Gonzales’s principal concern is how to theorize the economic and social relations between peasant households in the officially-recognized peasant communities of highland Peru as well as their articulation to the national economy. While the analysis rests on a solid empirical base, the book does not attempt to be historical or to provide a comprehensive regional analysis of Antapampa, Cuzco, the site of the sample survey of 15 communities. Its primary contribution is conceptual.

The book consists of five self-contained essays, some of which have been previously published. The introduction loosely summarizes the author’s principal analytical findings, as well as his position on a number of the debates in the literature on peasant economies. A useful methodological appendix on the stratified sample survey of 350 households is also included.

Gonzales distinguishes the communal peasant economy from the “generic” peasant economy in terms of the organization and association of households in a communal territory which facilitate communal relations of production. These include both reciprocal and collective exchanges. Gonzales then provides a rather innovative definition of the communal economy: when the organization of production and of work is carried out on the basis of a system of relations between households resulting in economic benefits superior to what could be achieved by households acting independently.
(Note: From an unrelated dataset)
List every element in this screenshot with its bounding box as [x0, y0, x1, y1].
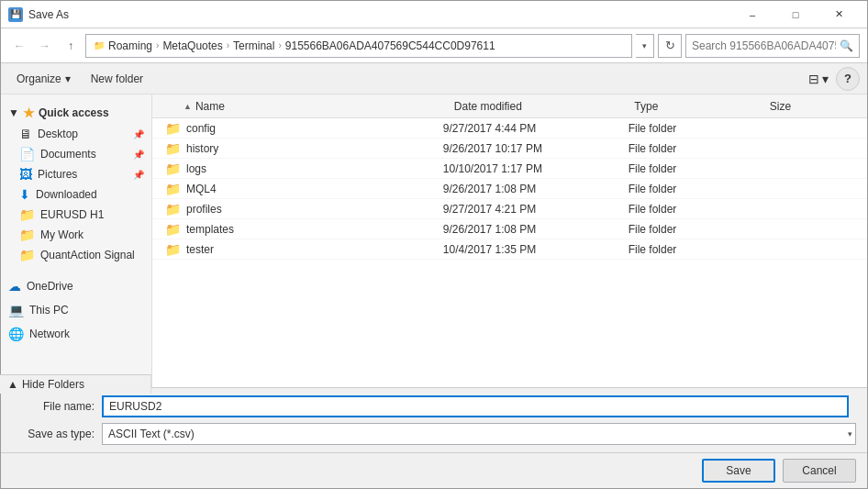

He develops this proposition theoretically in chapters 4 and 5 where he shows that this “community effect,” resulting in higher income and welfare levels, is based on externalities derived from the collective administration of community resources, the cooperative organization of work, and shared knowledge and information.

Gonzales argues convincingly that the articulation between these communities and the national economy must be conceptualized in terms of a problem that can be addressed by data. This articulation only takes place through a series of spatial mediations. He illustrates this in chapter 1, with input-output analysis of the linkages between households, communities, microregions, and regions. In chapter 2, after an empirical description of the productive base of the communities and household income-generating strategies, he develops a formal model of the household economy illustrating the interrelationship between household economic behavior and its insertion in the community and in the microregion. Chapter 3 provides a more detailed treatment of the reproduction of labor power in the context of a critique of traditional modes of analyzing rural unemployment and underemployment.

Gonzales’s effort to make his analysis of peasant economy theoretically rigorous through the use of formal economic models will make parts of the book difficult reading for noneconomists. However, his propositions are always first explained in nontechnical language and insightfully illustrated with empirical data. Historians of peasant economies will find it a useful reference.